What lines of the data hold the string "liên"? Copy them all.

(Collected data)
:::::

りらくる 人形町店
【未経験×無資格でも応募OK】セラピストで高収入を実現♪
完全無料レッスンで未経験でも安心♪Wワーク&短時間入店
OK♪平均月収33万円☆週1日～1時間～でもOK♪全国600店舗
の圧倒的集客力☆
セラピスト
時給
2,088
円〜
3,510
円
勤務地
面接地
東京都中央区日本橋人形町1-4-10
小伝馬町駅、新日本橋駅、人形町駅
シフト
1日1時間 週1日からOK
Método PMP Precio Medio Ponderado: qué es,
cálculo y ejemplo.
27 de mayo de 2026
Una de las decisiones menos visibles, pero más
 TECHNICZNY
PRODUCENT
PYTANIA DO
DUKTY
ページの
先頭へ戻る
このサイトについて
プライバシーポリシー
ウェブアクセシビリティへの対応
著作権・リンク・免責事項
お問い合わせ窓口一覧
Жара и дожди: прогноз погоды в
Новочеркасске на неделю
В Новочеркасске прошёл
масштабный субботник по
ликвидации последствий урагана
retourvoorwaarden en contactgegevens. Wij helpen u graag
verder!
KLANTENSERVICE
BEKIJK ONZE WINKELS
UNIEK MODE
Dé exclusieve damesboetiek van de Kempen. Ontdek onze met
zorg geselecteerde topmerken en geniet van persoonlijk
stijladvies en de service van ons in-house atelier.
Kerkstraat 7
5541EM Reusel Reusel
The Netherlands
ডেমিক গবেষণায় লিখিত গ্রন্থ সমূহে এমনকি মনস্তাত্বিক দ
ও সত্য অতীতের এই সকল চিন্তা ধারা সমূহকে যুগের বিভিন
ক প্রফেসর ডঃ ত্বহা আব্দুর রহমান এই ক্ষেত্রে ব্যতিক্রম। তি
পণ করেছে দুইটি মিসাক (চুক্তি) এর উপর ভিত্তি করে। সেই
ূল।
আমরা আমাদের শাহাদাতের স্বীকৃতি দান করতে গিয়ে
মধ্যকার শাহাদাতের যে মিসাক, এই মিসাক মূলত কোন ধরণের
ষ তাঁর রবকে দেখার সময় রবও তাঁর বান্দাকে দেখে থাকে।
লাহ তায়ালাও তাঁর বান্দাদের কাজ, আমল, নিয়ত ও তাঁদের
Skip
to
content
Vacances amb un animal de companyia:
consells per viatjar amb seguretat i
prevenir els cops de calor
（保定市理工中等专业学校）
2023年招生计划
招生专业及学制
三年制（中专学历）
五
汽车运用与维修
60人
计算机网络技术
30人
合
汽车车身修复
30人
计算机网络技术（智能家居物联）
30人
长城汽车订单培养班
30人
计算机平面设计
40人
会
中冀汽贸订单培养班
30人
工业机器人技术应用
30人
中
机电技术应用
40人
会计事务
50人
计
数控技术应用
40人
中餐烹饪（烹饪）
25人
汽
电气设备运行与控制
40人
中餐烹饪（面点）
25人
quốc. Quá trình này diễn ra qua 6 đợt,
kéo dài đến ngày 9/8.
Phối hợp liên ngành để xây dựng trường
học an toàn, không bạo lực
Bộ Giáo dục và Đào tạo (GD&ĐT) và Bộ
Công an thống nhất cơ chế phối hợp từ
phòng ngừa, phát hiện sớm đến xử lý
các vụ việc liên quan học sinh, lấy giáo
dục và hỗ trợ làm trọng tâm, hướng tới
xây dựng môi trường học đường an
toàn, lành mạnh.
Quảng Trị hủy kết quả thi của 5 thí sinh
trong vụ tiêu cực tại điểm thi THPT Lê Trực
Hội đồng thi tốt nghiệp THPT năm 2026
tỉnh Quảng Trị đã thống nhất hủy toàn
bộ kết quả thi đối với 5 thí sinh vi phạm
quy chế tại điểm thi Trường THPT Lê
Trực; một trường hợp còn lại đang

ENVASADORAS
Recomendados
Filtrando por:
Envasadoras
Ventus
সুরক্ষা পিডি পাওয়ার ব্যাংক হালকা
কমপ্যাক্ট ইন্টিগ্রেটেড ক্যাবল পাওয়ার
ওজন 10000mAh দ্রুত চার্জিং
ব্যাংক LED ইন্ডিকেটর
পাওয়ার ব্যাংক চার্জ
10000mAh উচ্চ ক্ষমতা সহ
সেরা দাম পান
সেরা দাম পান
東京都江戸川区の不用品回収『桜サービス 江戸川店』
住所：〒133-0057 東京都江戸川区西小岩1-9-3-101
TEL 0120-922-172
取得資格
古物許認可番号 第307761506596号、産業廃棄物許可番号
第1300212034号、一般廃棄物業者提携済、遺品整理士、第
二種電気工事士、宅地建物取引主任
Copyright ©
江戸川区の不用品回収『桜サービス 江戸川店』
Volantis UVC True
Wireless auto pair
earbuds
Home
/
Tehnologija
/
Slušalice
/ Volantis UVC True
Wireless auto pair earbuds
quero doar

:::::

> [Answer space]:
Phối hợp liên ngành để xây dựng trường
các vụ việc liên quan học sinh, lấy giáo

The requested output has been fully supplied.